Robert de Bruce Trotter (8 August 1833 - 3 December 1907) was a 19th-century Scottish physician remembered as an author and poet often writing under the pseudonym of Mrs Maria Trotter. Under the further pseudonym Saxon he "edited" his own texts. His books therefore appear as written by Mrs M Trotter and edited by Saxon. This presumably gave appeal and credibility to both male and female readers.[1]
Trotter was born in 1833 in Urr, Dalbeattie, Kirkcudbrightshire, into a distinguished family descended from Robert the Bruce. He was the eldest of five sons of Robert de Bruce Trotter and Martha Maxwell Nithsdale. His four brothers also became physicians.[2] He and his brothers were the fifth generation of Trotter medical doctors. With only one exception — his great-great-grandfather was a reverend and academic – his paternal ancestors had been doctors going back more than 200 years.[3] His ancestor Dr. Robert Trotter helped found the Royal College of Physicians of Edinburgh and served as president in 1689.[4]
Soon after he was born, he family moved to Auchencairn, where he was educated. In 1846, he went to work in a law office in Glasgow.[5] He left the law office to study Medicine at Glasgow University, graduating MB ChB around 1854. As a physician he practiced in Galloway, and began collecting local folktales and anecdotes. He was a regular contributor to newspapers and he published a book Galloway Gossip.

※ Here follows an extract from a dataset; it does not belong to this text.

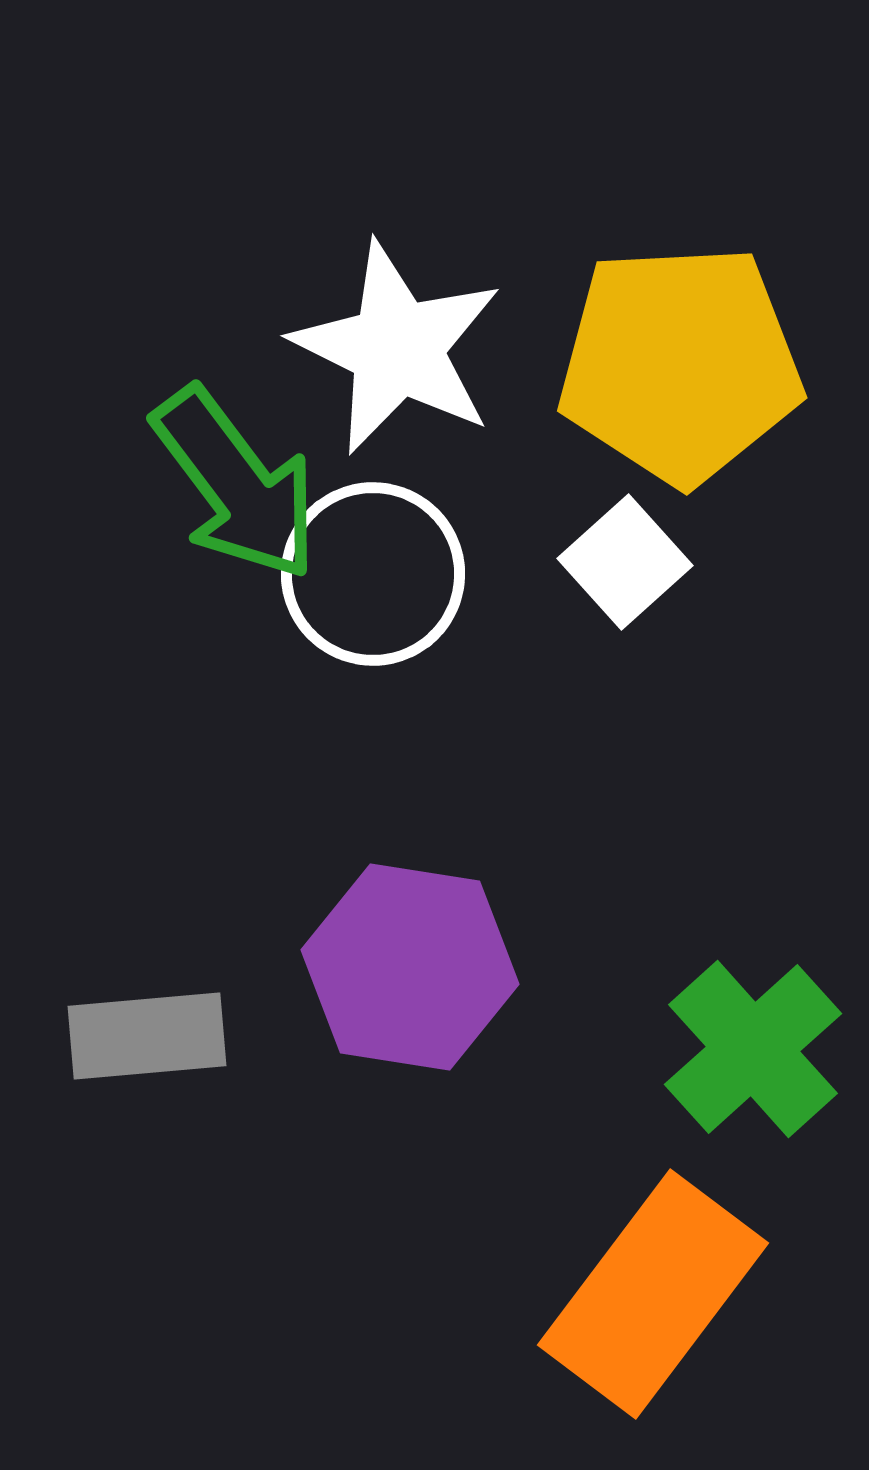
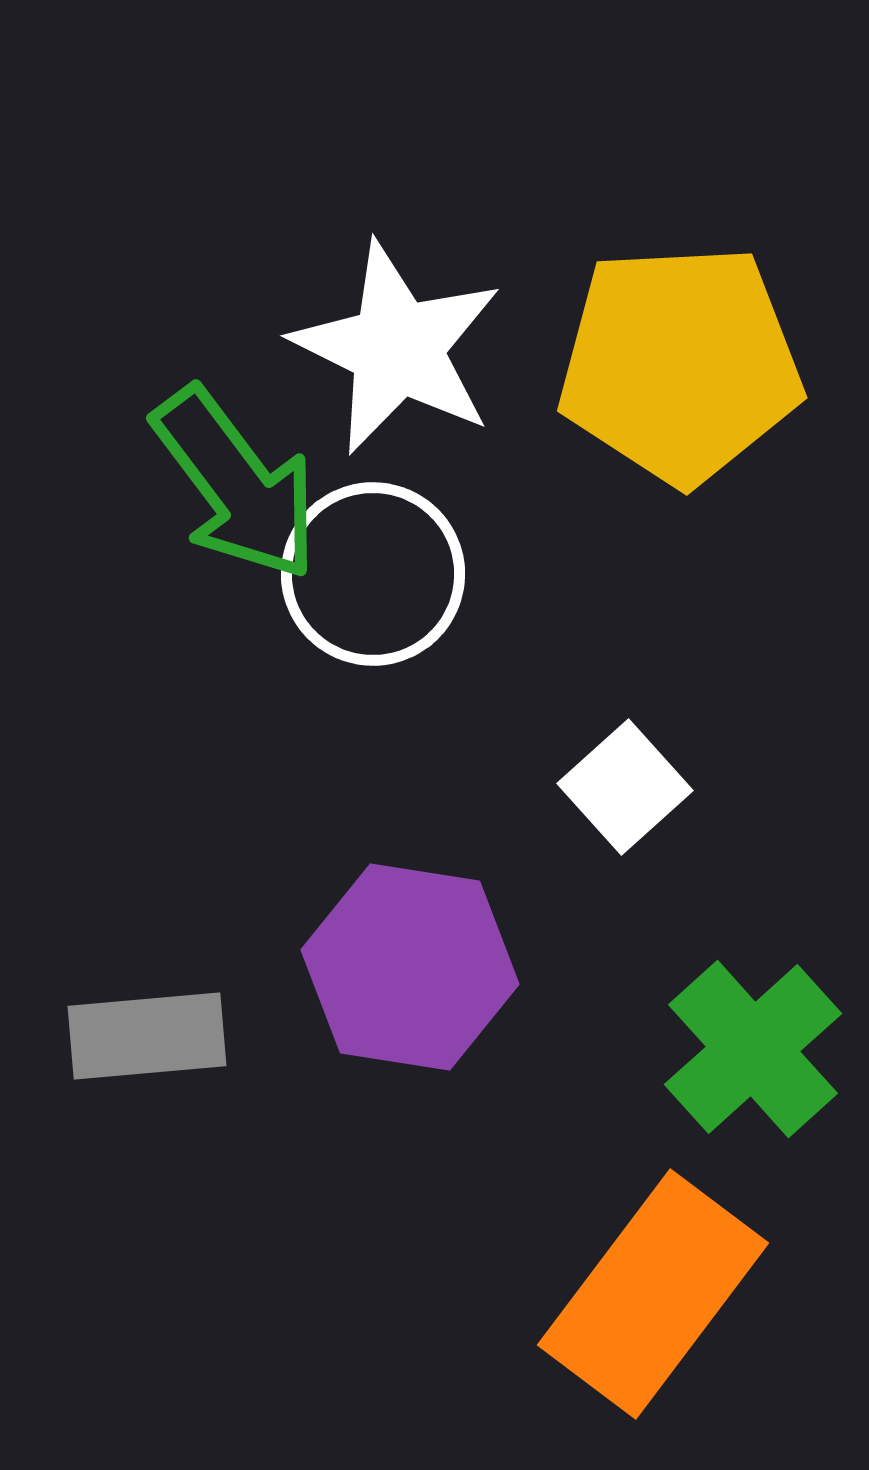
white square: moved 225 px down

He travelled around the world while a young man and worked in British Guiana. He started a practice in Northumberland, which was taken over by his son when he returned to Scotland in 1880. He tool over his brother-in-law's practice in Perth and was popular in the community. He was one of the founders of the Perth Sick Poor Nursing Society and the S. Andrew's Ambulance Association. For several years he was a member of Perth Town Council and was influential in improving the city's sanitary and medical affairs.[1]

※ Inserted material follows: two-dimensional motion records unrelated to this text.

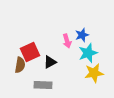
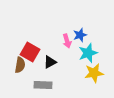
blue star: moved 2 px left
red square: rotated 36 degrees counterclockwise
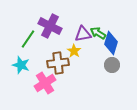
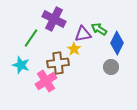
purple cross: moved 4 px right, 7 px up
green arrow: moved 1 px right, 4 px up
green line: moved 3 px right, 1 px up
blue diamond: moved 6 px right; rotated 10 degrees clockwise
yellow star: moved 2 px up
gray circle: moved 1 px left, 2 px down
pink cross: moved 1 px right, 2 px up
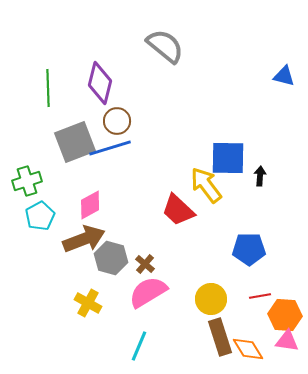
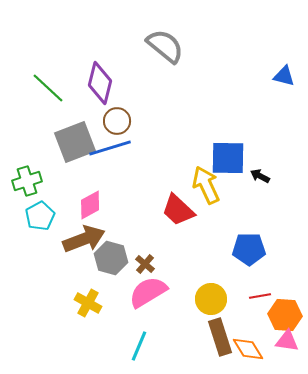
green line: rotated 45 degrees counterclockwise
black arrow: rotated 66 degrees counterclockwise
yellow arrow: rotated 12 degrees clockwise
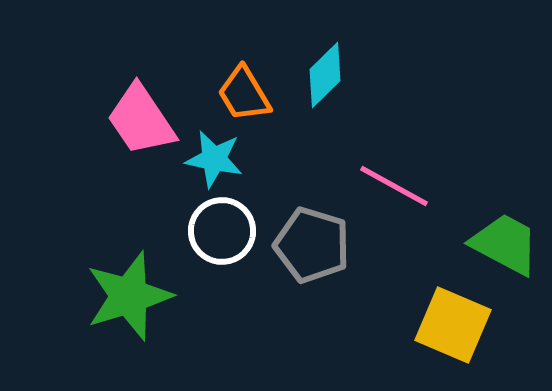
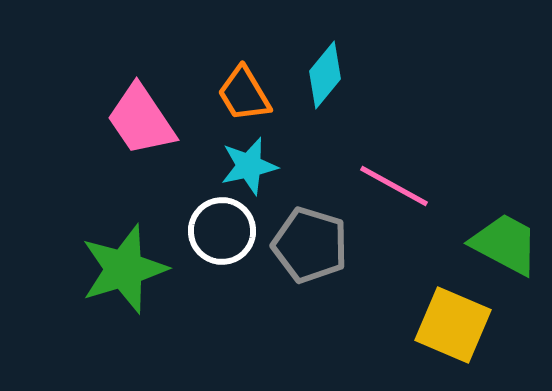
cyan diamond: rotated 6 degrees counterclockwise
cyan star: moved 35 px right, 7 px down; rotated 24 degrees counterclockwise
gray pentagon: moved 2 px left
green star: moved 5 px left, 27 px up
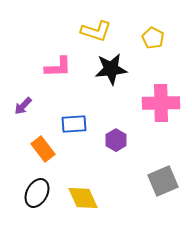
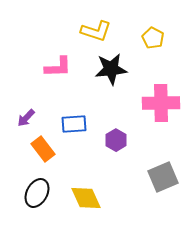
purple arrow: moved 3 px right, 12 px down
gray square: moved 4 px up
yellow diamond: moved 3 px right
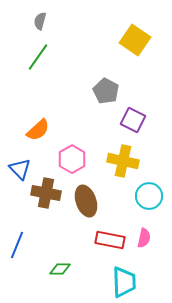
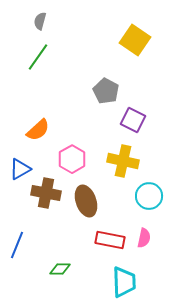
blue triangle: rotated 45 degrees clockwise
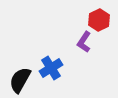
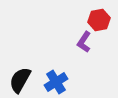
red hexagon: rotated 15 degrees clockwise
blue cross: moved 5 px right, 14 px down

Trotter was also an antiquarian and a member of the Edinburgh Society of Antiquaries. He also contributed to local papers on the subject.[1]

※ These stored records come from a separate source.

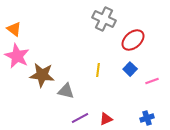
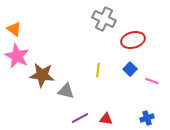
red ellipse: rotated 25 degrees clockwise
pink line: rotated 40 degrees clockwise
red triangle: rotated 32 degrees clockwise
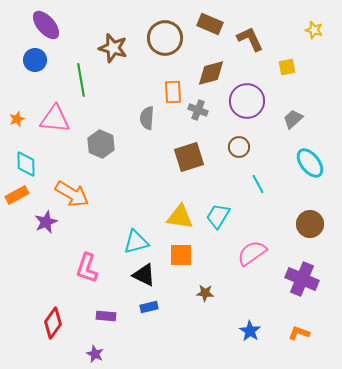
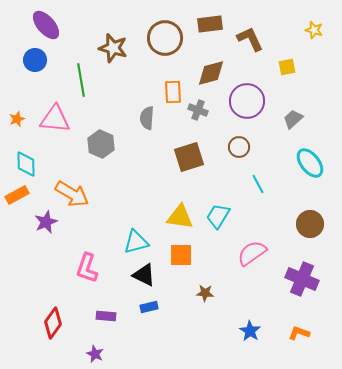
brown rectangle at (210, 24): rotated 30 degrees counterclockwise
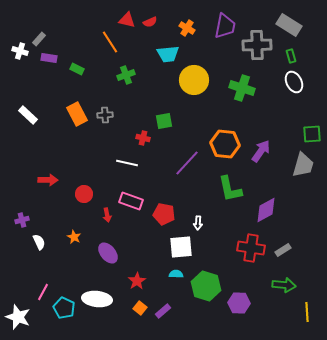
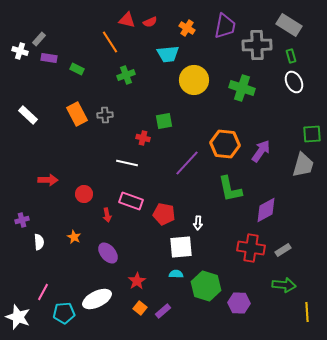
white semicircle at (39, 242): rotated 21 degrees clockwise
white ellipse at (97, 299): rotated 32 degrees counterclockwise
cyan pentagon at (64, 308): moved 5 px down; rotated 30 degrees counterclockwise
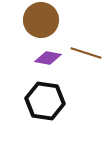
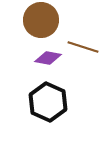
brown line: moved 3 px left, 6 px up
black hexagon: moved 3 px right, 1 px down; rotated 15 degrees clockwise
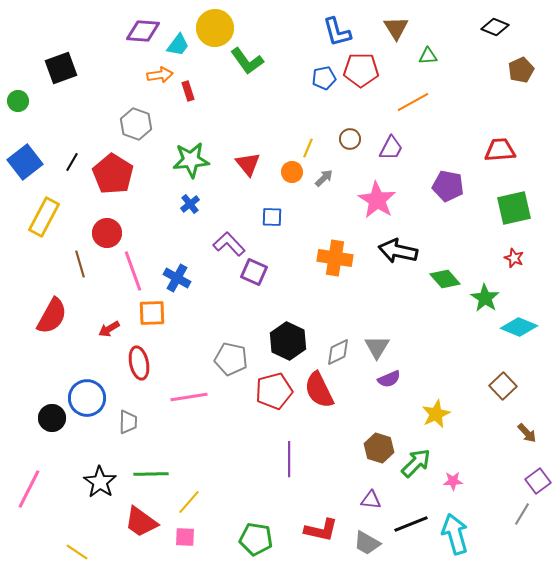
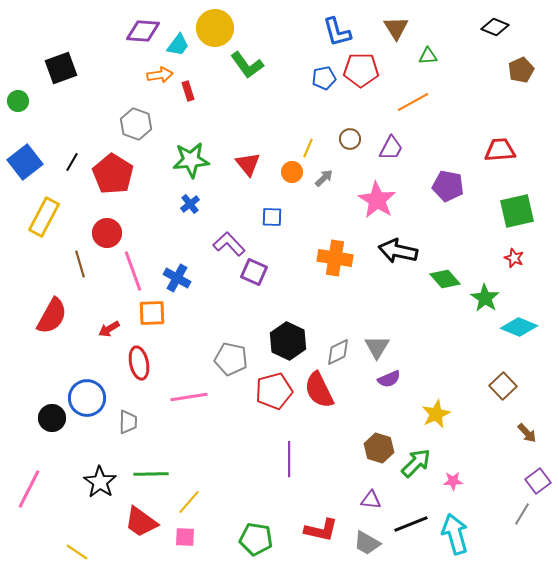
green L-shape at (247, 61): moved 4 px down
green square at (514, 208): moved 3 px right, 3 px down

He retired to Tayview House, 2 Tay Street in Perth, Scotland.[6]
Trotter was married to Helen Finlay Baird (1851-1917). Three of his sons, Robert Samuel, Thomas Baird, and Alexander, became physicians.[4] He died in 1907 in Perth and is buried in Wellshill Cemetery in the north of the city. The grave lies on the south wall of the southern path linking to the Jeanfield section.
In an attempt to reintroduce his work to a contemporary audience, selections from Galloway Gossip were included in the anthology The Sound of our Voices edited by Pete Fortune and Liz Niven, published by Dumfries and Galloway Libraries (2000). Further selections, and an essay on Trotter himself, by Pete Fortune, were published in the journal of the Scots Language Society, Lallans, in 2001.